[Saved entries]
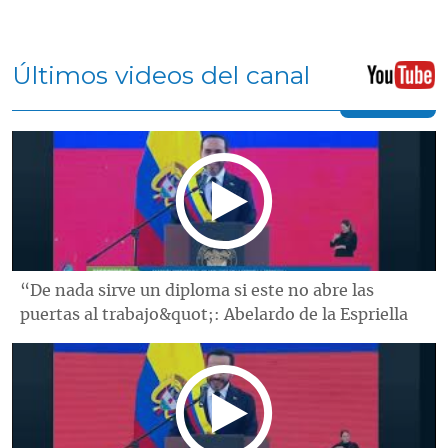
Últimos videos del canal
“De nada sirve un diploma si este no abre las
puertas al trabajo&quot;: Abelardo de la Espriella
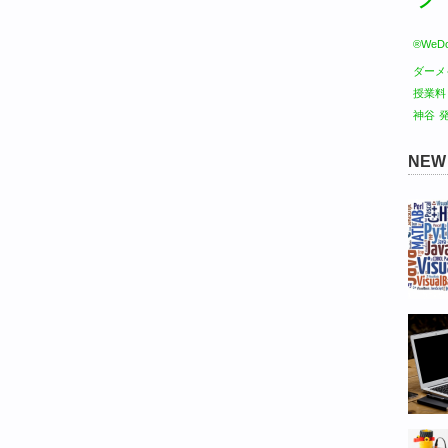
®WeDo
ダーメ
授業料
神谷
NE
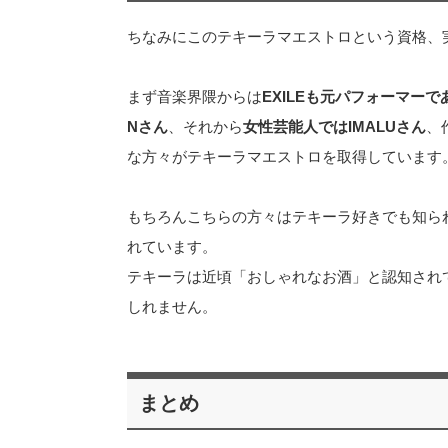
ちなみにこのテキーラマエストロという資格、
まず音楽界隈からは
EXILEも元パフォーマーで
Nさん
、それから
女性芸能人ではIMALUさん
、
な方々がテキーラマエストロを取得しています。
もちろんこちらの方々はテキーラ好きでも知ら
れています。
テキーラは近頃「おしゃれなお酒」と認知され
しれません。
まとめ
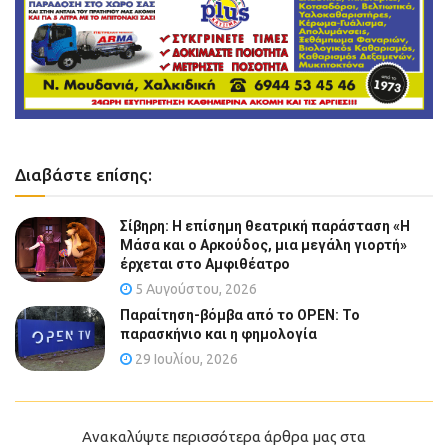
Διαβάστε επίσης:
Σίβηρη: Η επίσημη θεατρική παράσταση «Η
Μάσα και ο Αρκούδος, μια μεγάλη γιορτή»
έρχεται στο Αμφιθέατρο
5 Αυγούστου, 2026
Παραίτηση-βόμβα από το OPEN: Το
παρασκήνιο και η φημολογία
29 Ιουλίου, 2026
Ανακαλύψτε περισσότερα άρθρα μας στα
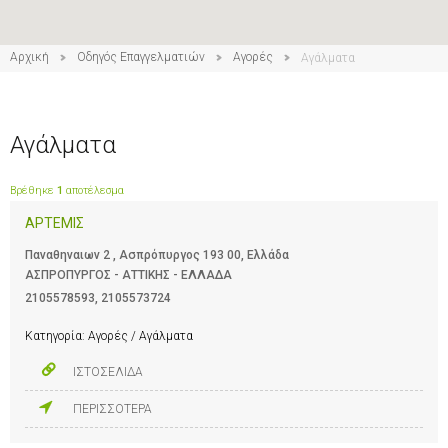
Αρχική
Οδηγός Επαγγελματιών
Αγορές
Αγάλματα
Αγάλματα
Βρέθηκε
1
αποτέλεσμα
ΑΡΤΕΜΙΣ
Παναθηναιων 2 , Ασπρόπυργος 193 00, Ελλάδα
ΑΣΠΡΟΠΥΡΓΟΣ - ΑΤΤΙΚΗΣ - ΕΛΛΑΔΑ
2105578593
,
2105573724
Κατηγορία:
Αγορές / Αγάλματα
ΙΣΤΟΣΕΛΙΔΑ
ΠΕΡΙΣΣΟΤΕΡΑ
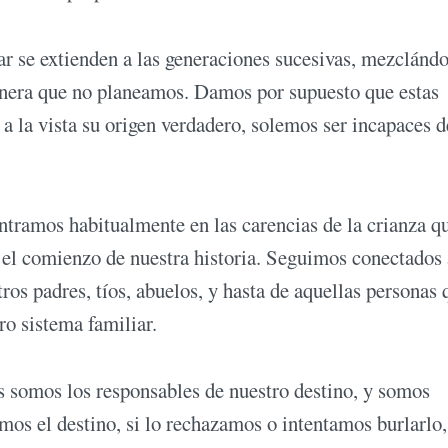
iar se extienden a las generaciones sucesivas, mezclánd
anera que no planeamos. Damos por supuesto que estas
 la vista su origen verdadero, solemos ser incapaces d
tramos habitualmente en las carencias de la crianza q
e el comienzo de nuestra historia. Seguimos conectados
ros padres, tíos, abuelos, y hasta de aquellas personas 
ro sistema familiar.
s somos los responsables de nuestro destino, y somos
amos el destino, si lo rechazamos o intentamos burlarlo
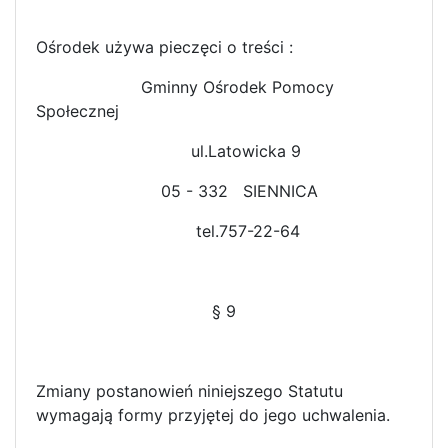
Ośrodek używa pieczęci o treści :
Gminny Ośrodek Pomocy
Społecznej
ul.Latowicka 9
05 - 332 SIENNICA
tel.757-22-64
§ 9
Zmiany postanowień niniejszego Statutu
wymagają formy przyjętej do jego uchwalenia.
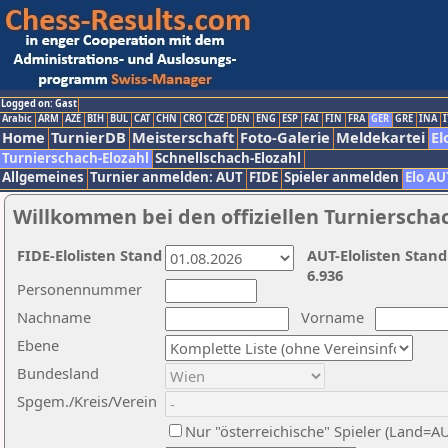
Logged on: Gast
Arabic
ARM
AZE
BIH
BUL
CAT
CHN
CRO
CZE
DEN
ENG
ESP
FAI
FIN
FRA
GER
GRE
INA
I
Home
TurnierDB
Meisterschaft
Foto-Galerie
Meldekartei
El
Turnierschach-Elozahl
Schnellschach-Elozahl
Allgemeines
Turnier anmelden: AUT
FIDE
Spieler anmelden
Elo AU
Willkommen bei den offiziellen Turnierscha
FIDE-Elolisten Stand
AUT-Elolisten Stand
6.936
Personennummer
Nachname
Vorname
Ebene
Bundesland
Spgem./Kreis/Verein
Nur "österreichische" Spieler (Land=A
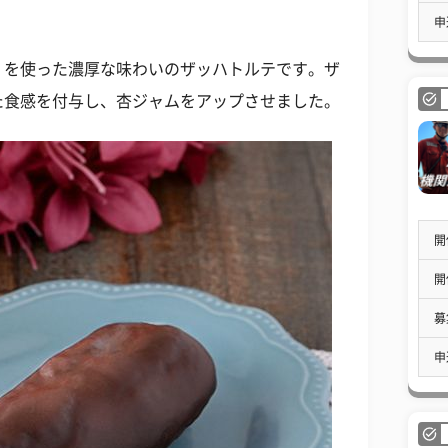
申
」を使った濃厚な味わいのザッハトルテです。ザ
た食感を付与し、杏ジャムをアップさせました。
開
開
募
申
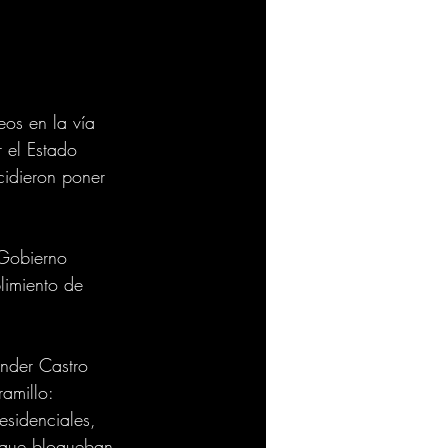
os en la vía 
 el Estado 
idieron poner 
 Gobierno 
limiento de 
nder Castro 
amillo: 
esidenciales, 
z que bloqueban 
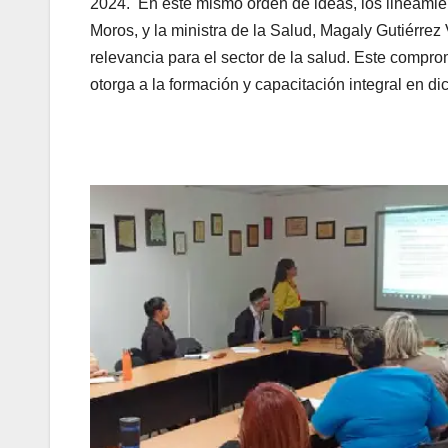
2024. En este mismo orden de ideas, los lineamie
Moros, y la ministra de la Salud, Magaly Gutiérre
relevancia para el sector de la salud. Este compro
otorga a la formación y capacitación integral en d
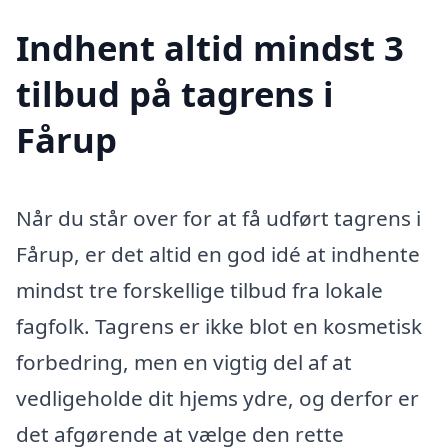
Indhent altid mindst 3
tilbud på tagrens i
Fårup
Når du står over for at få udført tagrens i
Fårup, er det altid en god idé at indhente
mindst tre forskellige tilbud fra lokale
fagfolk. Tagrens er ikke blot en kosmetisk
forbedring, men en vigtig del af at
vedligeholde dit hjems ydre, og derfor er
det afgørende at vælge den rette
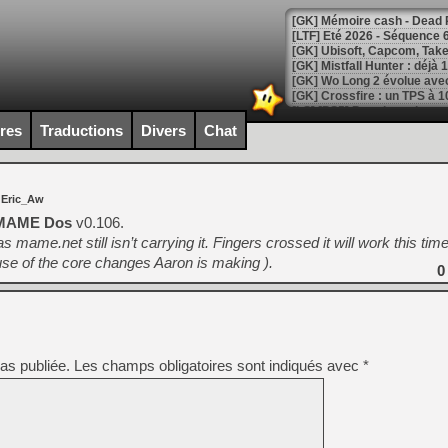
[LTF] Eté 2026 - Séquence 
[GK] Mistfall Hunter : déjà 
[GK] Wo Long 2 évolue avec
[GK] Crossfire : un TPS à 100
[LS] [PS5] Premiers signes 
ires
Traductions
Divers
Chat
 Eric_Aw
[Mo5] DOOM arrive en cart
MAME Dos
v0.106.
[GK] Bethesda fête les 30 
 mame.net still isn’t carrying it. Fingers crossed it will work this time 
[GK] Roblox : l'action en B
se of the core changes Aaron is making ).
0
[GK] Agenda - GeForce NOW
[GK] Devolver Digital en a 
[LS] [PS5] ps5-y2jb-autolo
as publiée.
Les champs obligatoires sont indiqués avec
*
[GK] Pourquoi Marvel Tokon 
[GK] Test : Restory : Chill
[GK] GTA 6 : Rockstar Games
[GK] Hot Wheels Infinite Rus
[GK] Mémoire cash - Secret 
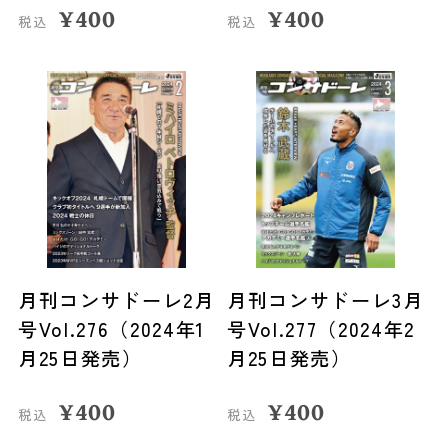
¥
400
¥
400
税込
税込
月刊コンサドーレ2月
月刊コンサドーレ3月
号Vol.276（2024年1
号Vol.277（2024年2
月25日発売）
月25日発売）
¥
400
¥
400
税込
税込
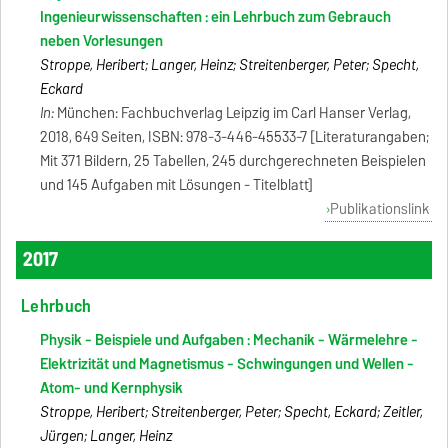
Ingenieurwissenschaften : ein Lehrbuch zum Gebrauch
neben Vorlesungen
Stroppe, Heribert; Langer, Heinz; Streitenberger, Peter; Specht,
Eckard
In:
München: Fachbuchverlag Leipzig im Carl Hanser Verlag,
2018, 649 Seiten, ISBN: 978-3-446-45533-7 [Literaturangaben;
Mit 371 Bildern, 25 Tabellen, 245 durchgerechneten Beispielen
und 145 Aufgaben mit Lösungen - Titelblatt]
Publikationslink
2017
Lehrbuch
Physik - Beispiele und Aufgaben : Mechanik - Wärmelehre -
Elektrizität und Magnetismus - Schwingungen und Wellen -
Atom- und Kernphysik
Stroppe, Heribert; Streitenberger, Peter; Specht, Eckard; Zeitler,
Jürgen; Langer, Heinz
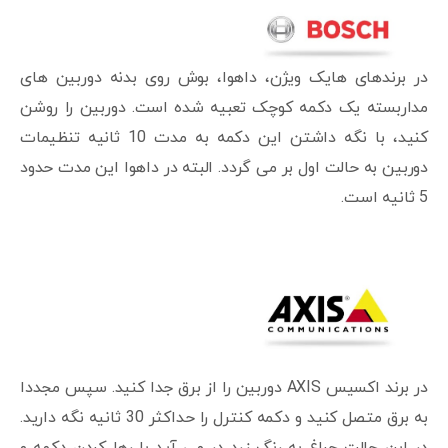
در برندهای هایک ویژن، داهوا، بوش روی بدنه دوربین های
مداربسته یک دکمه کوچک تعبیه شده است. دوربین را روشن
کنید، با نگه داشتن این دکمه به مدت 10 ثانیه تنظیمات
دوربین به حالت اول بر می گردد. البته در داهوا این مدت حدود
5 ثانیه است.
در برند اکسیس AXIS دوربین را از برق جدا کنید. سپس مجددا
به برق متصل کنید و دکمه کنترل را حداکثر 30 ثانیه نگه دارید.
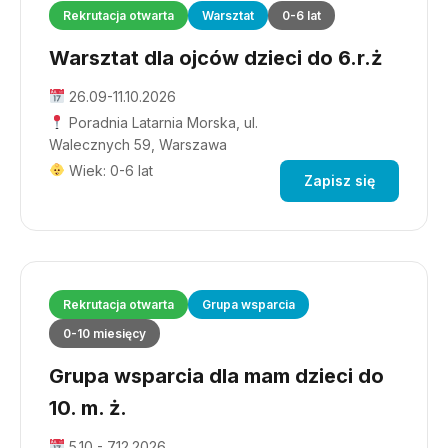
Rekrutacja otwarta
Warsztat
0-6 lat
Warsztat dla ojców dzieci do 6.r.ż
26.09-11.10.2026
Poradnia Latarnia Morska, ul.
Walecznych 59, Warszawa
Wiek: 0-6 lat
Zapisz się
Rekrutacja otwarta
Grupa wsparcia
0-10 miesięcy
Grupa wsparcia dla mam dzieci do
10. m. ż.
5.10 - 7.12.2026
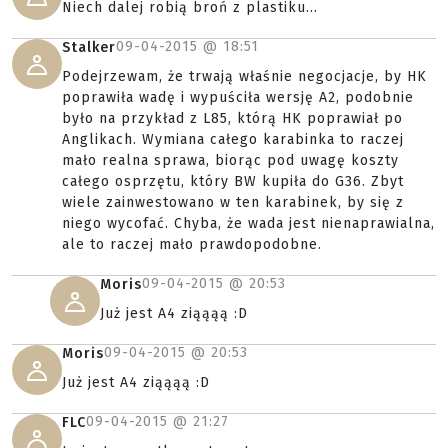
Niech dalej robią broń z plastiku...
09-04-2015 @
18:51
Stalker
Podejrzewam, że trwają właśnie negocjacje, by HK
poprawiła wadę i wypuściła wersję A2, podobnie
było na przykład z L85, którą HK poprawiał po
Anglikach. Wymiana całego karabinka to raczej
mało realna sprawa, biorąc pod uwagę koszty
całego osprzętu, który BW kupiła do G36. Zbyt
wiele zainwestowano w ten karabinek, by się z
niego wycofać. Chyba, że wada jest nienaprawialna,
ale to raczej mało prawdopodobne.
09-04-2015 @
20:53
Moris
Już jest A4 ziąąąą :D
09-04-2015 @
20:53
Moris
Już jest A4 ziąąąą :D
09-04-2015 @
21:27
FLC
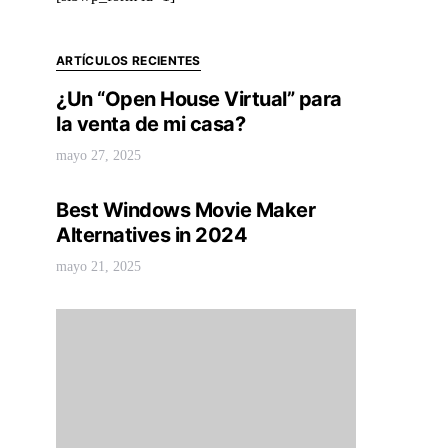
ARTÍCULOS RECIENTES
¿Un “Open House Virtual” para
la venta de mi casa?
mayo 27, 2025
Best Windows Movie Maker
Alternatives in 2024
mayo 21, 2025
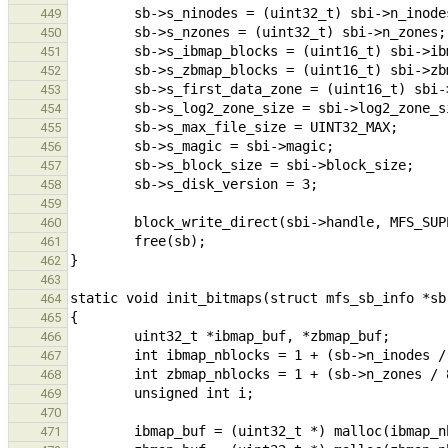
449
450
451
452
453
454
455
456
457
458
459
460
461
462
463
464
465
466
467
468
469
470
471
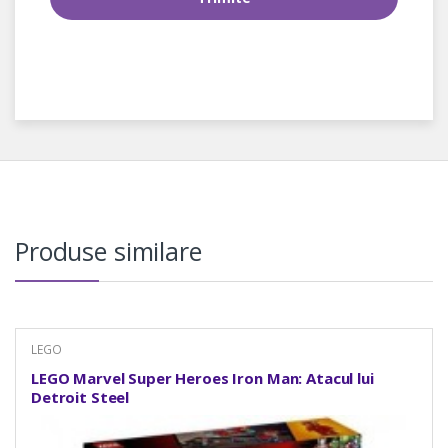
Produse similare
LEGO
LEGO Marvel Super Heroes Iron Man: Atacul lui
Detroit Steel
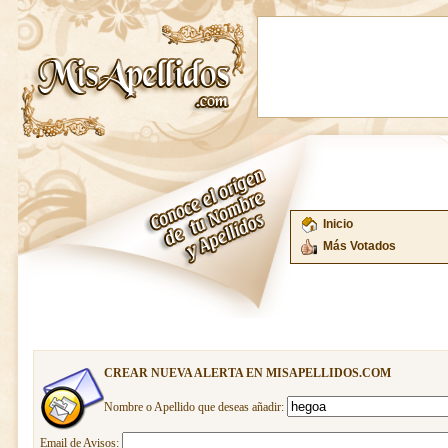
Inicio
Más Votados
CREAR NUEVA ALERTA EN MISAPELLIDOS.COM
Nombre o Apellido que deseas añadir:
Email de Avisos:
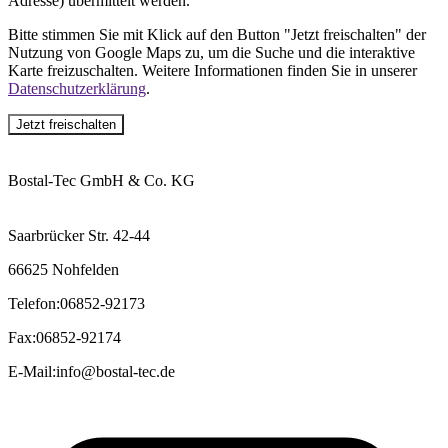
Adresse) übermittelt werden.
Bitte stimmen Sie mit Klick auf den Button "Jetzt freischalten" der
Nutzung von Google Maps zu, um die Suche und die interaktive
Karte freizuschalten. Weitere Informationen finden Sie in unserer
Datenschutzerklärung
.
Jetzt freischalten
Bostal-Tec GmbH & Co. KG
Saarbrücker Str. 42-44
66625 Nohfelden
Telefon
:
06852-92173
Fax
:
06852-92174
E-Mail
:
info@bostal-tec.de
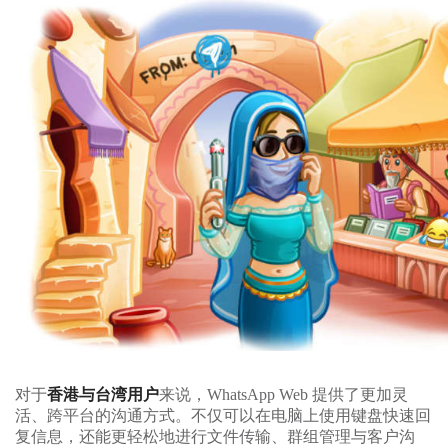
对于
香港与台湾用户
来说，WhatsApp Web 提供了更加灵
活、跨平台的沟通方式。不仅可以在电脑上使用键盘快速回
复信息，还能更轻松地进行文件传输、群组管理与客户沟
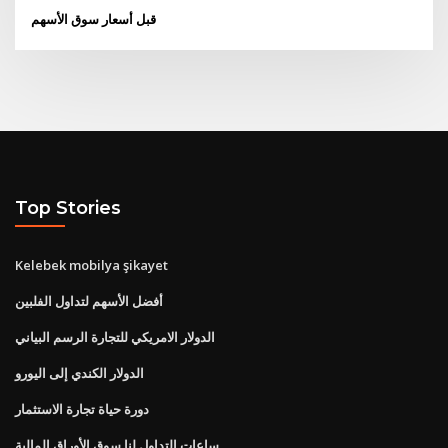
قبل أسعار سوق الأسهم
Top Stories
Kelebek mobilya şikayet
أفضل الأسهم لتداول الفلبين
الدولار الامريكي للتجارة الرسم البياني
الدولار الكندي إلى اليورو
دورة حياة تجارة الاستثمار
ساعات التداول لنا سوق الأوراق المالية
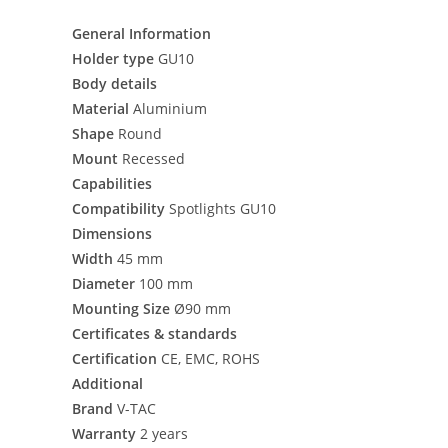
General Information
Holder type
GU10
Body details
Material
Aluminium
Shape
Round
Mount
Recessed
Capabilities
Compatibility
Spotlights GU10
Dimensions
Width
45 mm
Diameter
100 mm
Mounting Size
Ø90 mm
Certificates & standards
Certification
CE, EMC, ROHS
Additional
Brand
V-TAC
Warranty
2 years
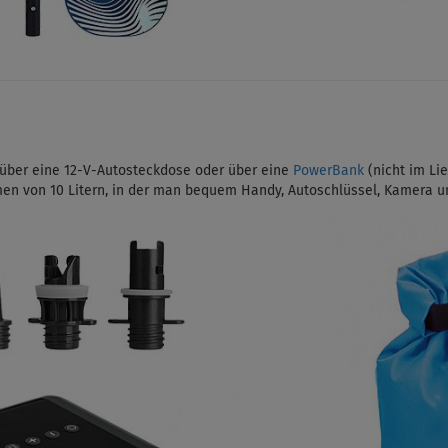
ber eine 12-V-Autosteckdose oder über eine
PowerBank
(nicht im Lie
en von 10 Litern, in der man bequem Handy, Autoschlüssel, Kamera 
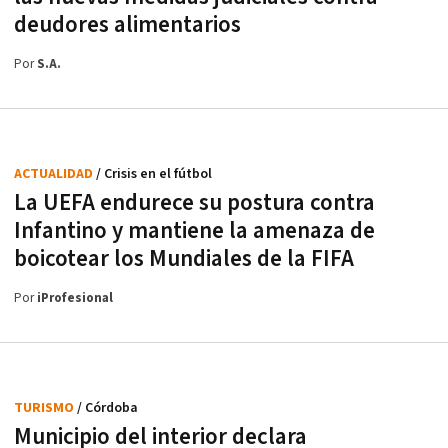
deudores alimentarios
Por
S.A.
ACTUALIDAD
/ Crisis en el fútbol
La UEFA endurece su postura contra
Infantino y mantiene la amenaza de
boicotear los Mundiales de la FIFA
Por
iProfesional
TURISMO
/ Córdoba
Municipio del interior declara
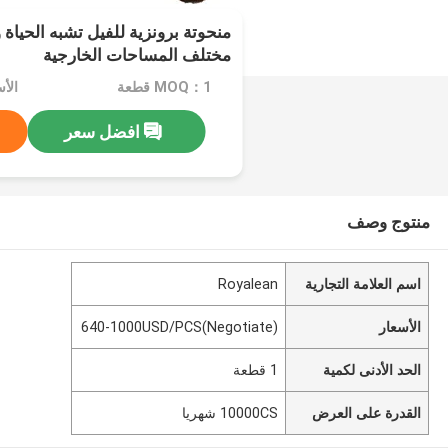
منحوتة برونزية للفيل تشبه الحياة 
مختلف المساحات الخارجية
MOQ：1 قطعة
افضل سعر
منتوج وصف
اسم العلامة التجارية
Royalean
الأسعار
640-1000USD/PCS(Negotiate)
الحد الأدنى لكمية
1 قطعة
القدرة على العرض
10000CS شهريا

→ PROMPT
If a line in the records above holds the string "دکمه", copy it out.

→ SOLUTION TO THIS PROBLEM
مداربسته یک دکمه کوچک تعبیه شده است. دوربین را روشن
کنید، با نگه داشتن این دکمه به مدت 10 ثانیه تنظیمات
به برق متصل کنید و دکمه کنترل را حداکثر 30 ثانیه نگه دارید.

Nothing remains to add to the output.